§ Goal of the exercise
Your answer must be the lines from the first record through the line that contains "Silva, tratando de mostrar que", copied exactly and without any pictures.
Provided records START
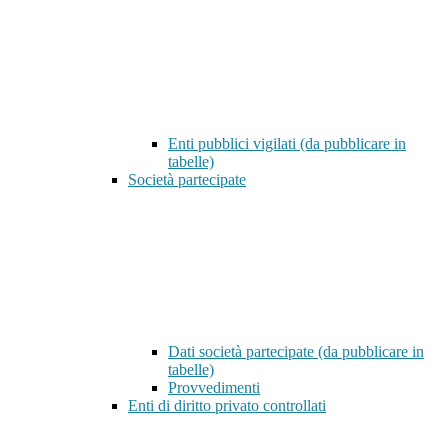
Enti pubblici vigilati (da pubblicare in
tabelle)
Società partecipate
Dati società partecipate (da pubblicare in
tabelle)
Provvedimenti
Enti di diritto privato controllati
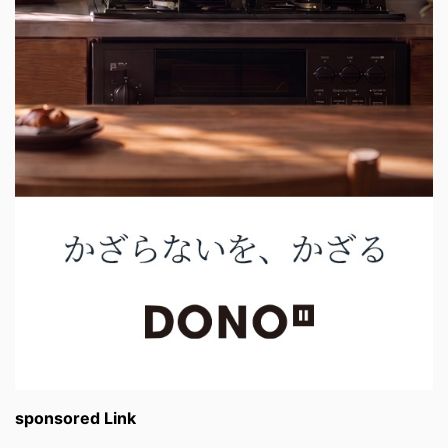
sponsored Link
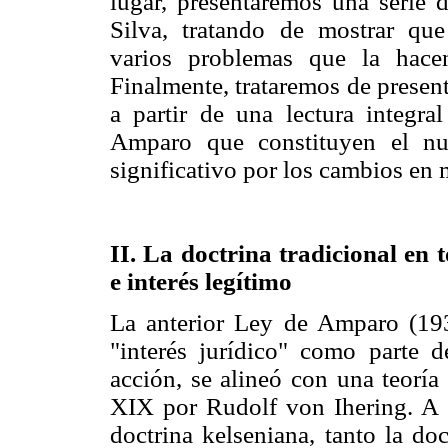
lugar, presentaremos una serie 
Silva, tratando de mostrar que
varios problemas que la hacen
Finalmente, trataremos de present
a partir de una lectura integr
Amparo que constituyen el nu
significativo por los cambios en
II. La doctrina tradicional en t
e interés legítimo
La anterior Ley de Amparo (193
"interés jurídico" como parte d
acción, se alineó con una teoría
XIX por Rudolf von Ihering. A s
doctrina kelseniana, tanto la doc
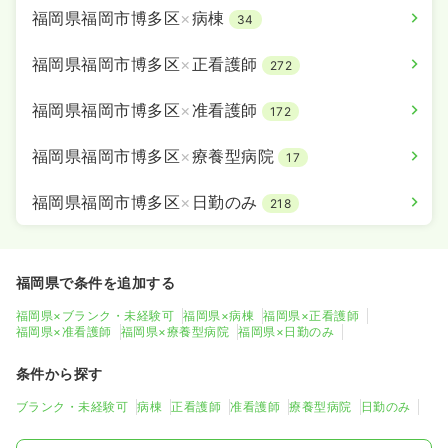
福岡県福岡市博多区
×
病棟
34
福岡県福岡市博多区
×
正看護師
272
福岡県福岡市博多区
×
准看護師
172
福岡県福岡市博多区
×
療養型病院
17
福岡県福岡市博多区
×
日勤のみ
218
福岡県で条件を追加する
福岡県×ブランク・未経験可
福岡県×病棟
福岡県×正看護師
福岡県×准看護師
福岡県×療養型病院
福岡県×日勤のみ
条件から探す
ブランク・未経験可
病棟
正看護師
准看護師
療養型病院
日勤のみ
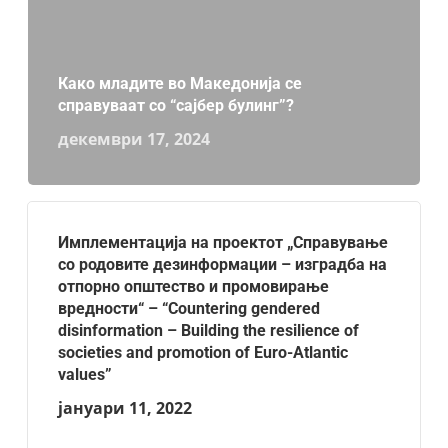
Како младите во Македонија се
справуваат со “сајбер булинг”?
декември 17, 2024
Имплементација на проектот „Справување
со родовите дезинформации – изградба на
отпорно општество и промовирање
вредности“ – “Countering gendered
disinformation – Building the resilience of
societies and promotion of Euro-Atlantic
values”
јануари 11, 2022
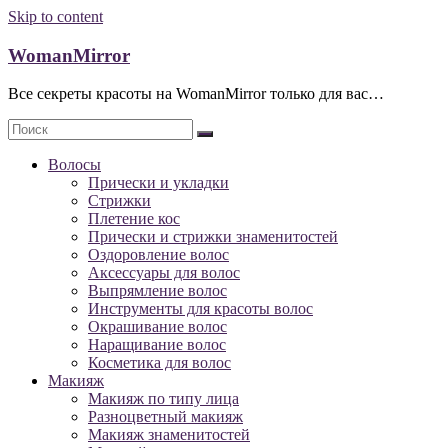
Skip to content
WomanMirror
Все секреты красоты на WomanMirror только для вас…
Волосы
Прически и укладки
Стрижки
Плетение кос
Прически и стрижки знаменитостей
Оздоровление волос
Аксессуары для волос
Выпрямление волос
Инструменты для красоты волос
Окрашивание волос
Наращивание волос
Косметика для волос
Макияж
Макияж по типу лица
Разноцветный макияж
Макияж знаменитостей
Provided records END
§ Answer below
Enti pubblici vigilati (da pubblicare in
tabelle)
Società partecipate
Dati società partecipate (da pubblicare in
tabelle)
Provvedimenti
Enti di diritto privato controllati
sponsored Link
lugar, presentaremos una serie 
Silva, tratando de mostrar que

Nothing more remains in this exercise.